Last Word Free Writing

This is the most challenging of the free writing strategies — at least for me. Let any word from the list above or the list below — or whatever comes to you — be the last word of your writing. As much as possible, choose it without thinking about it as the last word of your writing. For example, do not choose dream, partly because it may lead you to the most hackneyed writing strategy of all: When I woke up, I realized it was all a dream. (Not that you would use that, of course!)

So, what comes to mind? Here are some words that — for some reason — made it into my head without any particular invitation (although sometimes I just choose a letter and capture the first word I think of that begins with that letter):

partitionfreeformleashmural
semesterdivineparachutebasket
weathervanemonorailhellishquiet
absentrubbishtreehouseloudly

Write the word you chose towards the bottom of a page on a computer screen or a piece of paper.
Set a timer for one minute (at first) and start writing.
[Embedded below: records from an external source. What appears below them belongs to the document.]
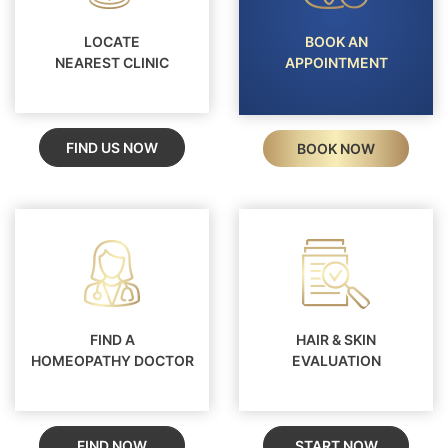
LOCATE
BOOK AN
NEAREST CLINIC
APPOINTMENT
FIND US NOW
BOOK NOW
FIND A
HAIR & SKIN
HOMEOPATHY DOCTOR
EVALUATION
FIND NOW
START NOW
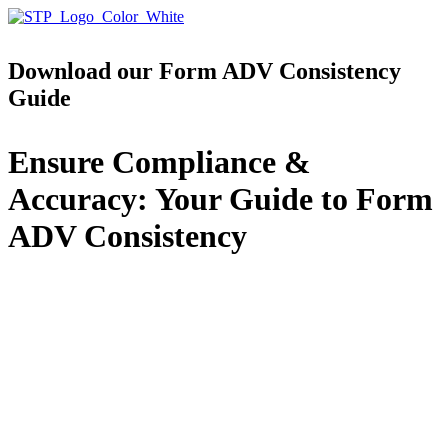
Download our Form ADV Consistency
Guide
Ensure Compliance &
Accuracy: Your Guide to Form
ADV Consistency
Avoid common pitfalls and ensure your Form ADV
disclosures are accurate, consistent, and compliant
with SEC regulations using this expert-crafted guide.
Navigating Form ADV requirements can be
complex. Inconsistent disclosures can lead to
compliance risks, regulatory scrutiny, and
inefficiencies. This guide provides a clear, structured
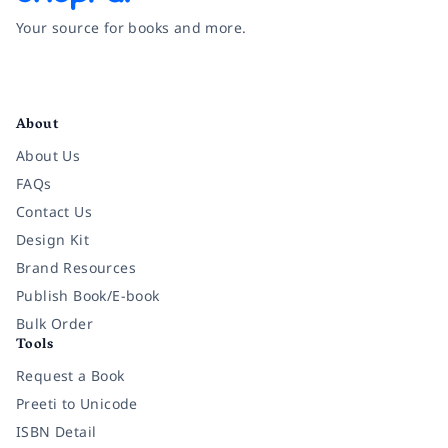
Your source for books and more.
Facebook
Instagram
Twitter
Pinterest
YouTube
LinkedIn
About
About Us
FAQs
Contact Us
Design Kit
Brand Resources
Publish Book/E-book
Bulk Order
Tools
Request a Book
Preeti to Unicode
ISBN Detail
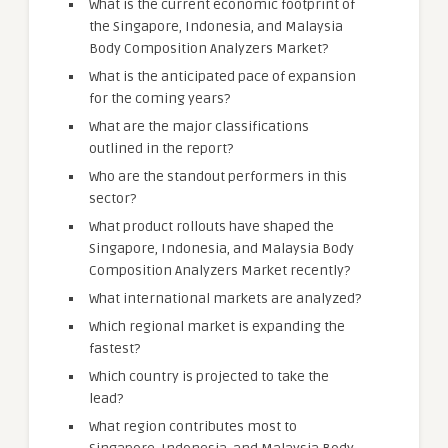
What is the current economic footprint of
the Singapore, Indonesia, and Malaysia
Body Composition Analyzers Market?
What is the anticipated pace of expansion
for the coming years?
What are the major classifications
outlined in the report?
Who are the standout performers in this
sector?
What product rollouts have shaped the
Singapore, Indonesia, and Malaysia Body
Composition Analyzers Market recently?
What international markets are analyzed?
Which regional market is expanding the
fastest?
Which country is projected to take the
lead?
What region contributes most to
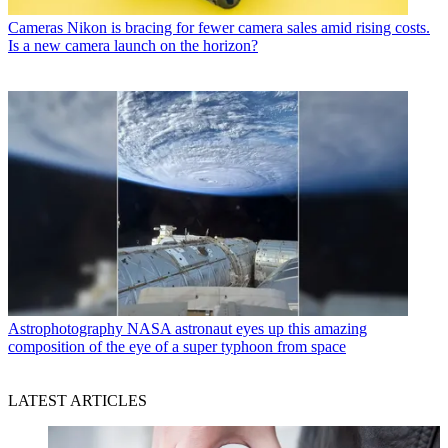
Cameras
Nikon is bracing for fewer camera sales amid rising costs.
Is a new camera launch on the horizon?
Astrophotography
NASA astronaut eyes up this amazing
composition of the eye of a super typhoon from space
LATEST ARTICLES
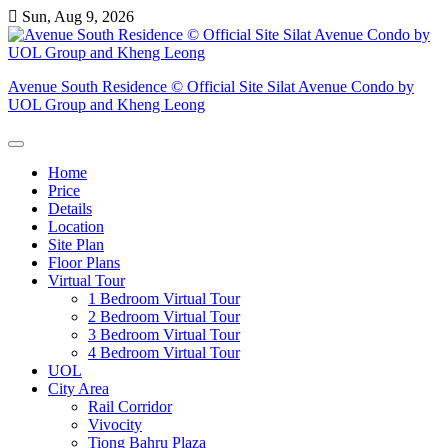
Skip
Sun, Aug 9, 2026
to
content
Avenue South Residence © Official Site Silat Avenue Condo by
UOL Group and Kheng Leong
Home
Price
Details
Location
Site Plan
Floor Plans
Virtual Tour
1 Bedroom Virtual Tour
2 Bedroom Virtual Tour
3 Bedroom Virtual Tour
4 Bedroom Virtual Tour
UOL
City Area
Rail Corridor
Vivocity
Tiong Bahru Plaza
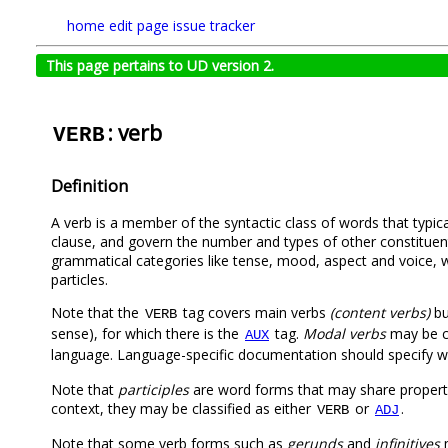
home
edit page
issue tracker
This page pertains to UD version 2.
: verb
VERB
Definition
A verb is a member of the syntactic class of words that typica
clause, and govern the number and types of other constituent
grammatical categories like tense, mood, aspect and voice, whi
particles.
Note that the
tag covers main verbs
(content verbs)
bu
VERB
sense), for which there is the
tag.
Modal verbs
may be c
AUX
language. Language-specific documentation should specify w
Note that
participles
are word forms that may share propert
context, they may be classified as either
or
.
VERB
ADJ
Note that some verb forms such as
gerunds
and
infinitives
m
_________________________________________________________________________________________________________________________________________________________________________________________________________________________________________________________________________________________________________________________________________________________________________________________________________________________________________________________________________________________________________________________________________________________________________________________________________________________________________________________________________________________________________________________________________________________________________________________________________________________________________________________________________________________________________ basket.

Then start writing and keep writing until your timer goes off (one minute). You may need to spend up to another minute to get to your ending word. That’s OK.

Here’s what I did to reach basket.

book basket

Three times Maggie reached into her bookshelf and pulled out a volume. She looked at the title and author and the front pages, even the last few pages. When she saw nothing on them — no handwriting, no picture — she put them back on the shelf and reached for another one. The fifth book she chose had an inscription, To Edgar — Love is not enough, but I love you. T. She put this book into the basket. By the time she had put three more books into the basket, it was full and heavy. She had not found the one book she would not put in the basket.

If you want to, try again with the word you chose for your one-minute Last Word selection. Or choose another word and write towards it for two minutes. Repeat, if you want to, with the word you first chose or with another word entirely, but this time write for three minutes. Continue as long as you wish.

What I hope you discover through this strategy is a sense of confidence. You will see that you can write towards anything. If you choose to rewrite towards the same word, you’ll feel some level of efficacy or fluency. These are good feelings and help you begin your own writing.

So, start writing your first word. . .your next. . .and your next.